Penyidik juga melakukan pemeriksaan terhadap 4 orang saksi ahli. Seusai melakukan pemeriksaan, pada Rabu 25 Oktober 2017 penyidik bersama ahli dari Fakultas Teknik Universitas Lambung Mangkurat melaksanakan pengambilan sempel tanah sebanyak 4 titik.

"Penyidik juga mengambil sempel pekerjaan perkerasan berbutir agregat kelas B sebanyak 43 titik terhadap pekerjaan peningkatan jalan penghubung Se Rahayu I ke Sei Rahayu Kecamatan Teweh," kata Wakil Direktur Reskrimsus Polda Kalteng AKBP Teguh Widodo didampingi Kasubdit Tipikor AKBP Devy Firmansyah, Senin 24 Juni 2019.

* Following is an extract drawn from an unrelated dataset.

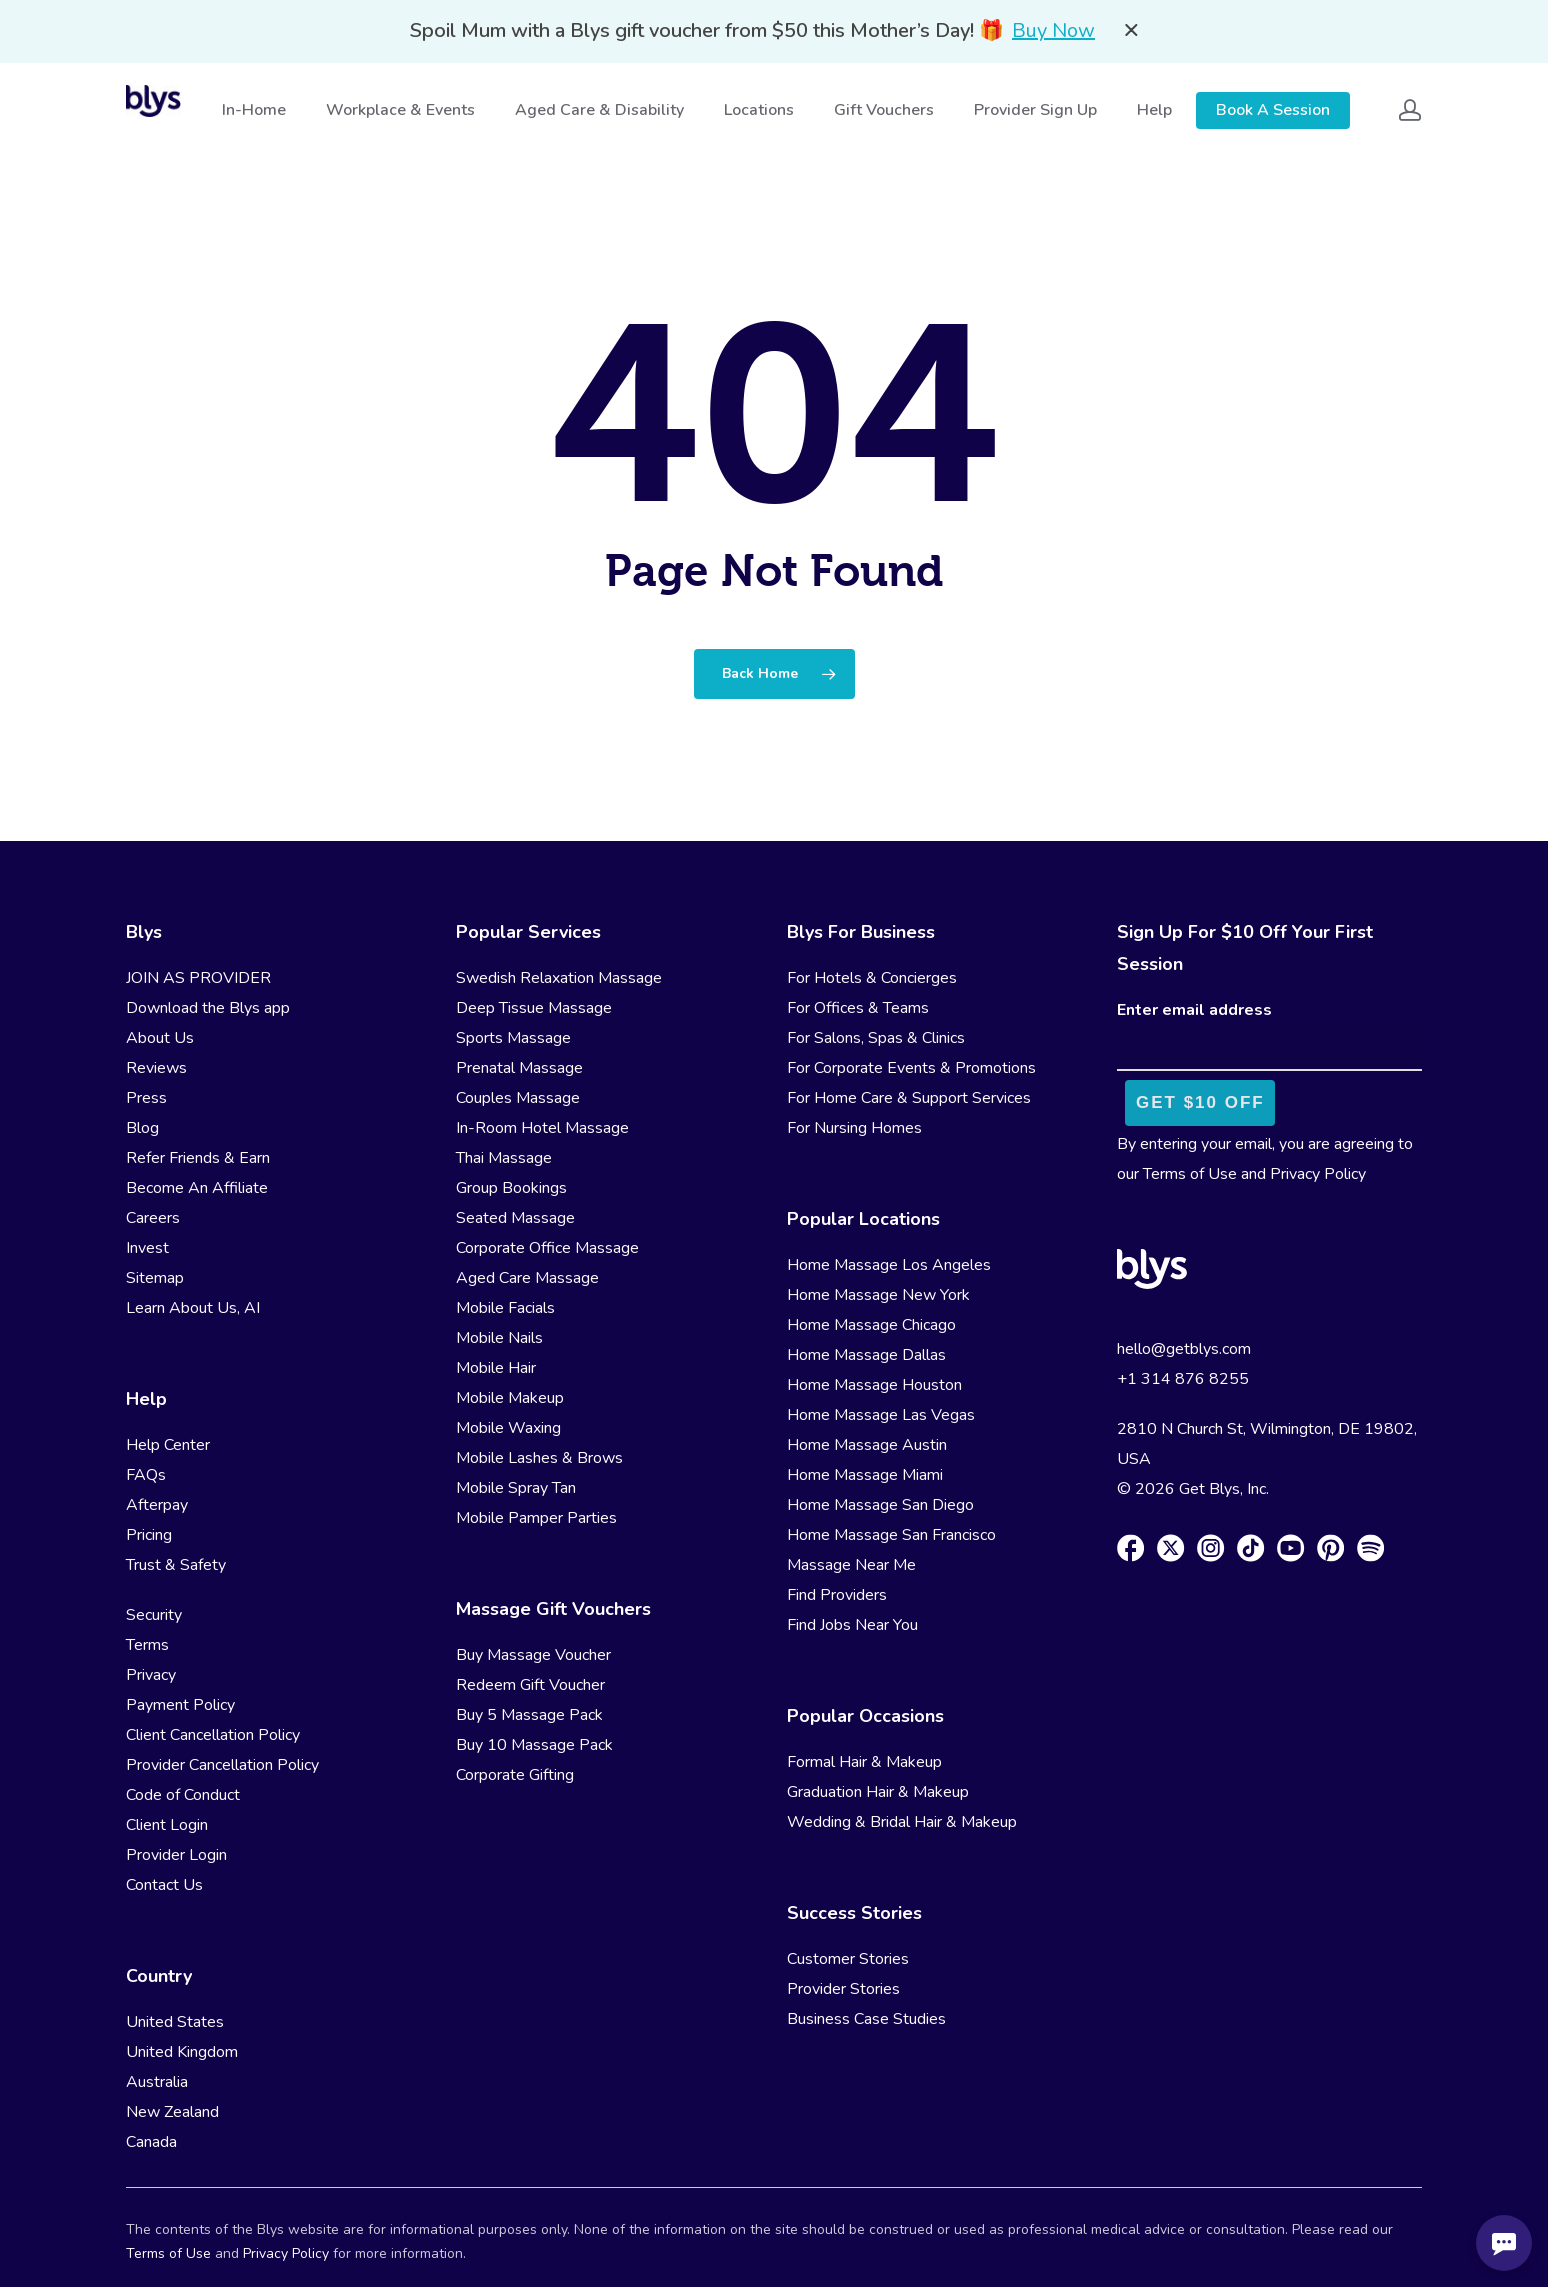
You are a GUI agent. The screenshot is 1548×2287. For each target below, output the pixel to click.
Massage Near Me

Dari hasil pengujian dan pemeriksaan laboraturium dari beberapa sempel tersebut, terdapat kekurangan volume serta mutu pada item pekerjaan lapis fondasi agregat kelas B.

"Kita menemui ketidaksesuaian dengan spesifikasi yang tertuang atau disyaratkan di dalam kontraknya," imbuhnya.

Terkait kasus ini Polda Kalteng menetapkan 4 tersangka yakni kontraktor pelaksana pekerjaan fisik peningkatan jalan berinisial MS, pejabat pembuat komitmen sekaligus sebagai Aparatur Sipil Negara berinisial Sa, pelaksana pekerjaan fisik peningkatan jalan berinisial HN dan konsultan pengawas berinisial Ma.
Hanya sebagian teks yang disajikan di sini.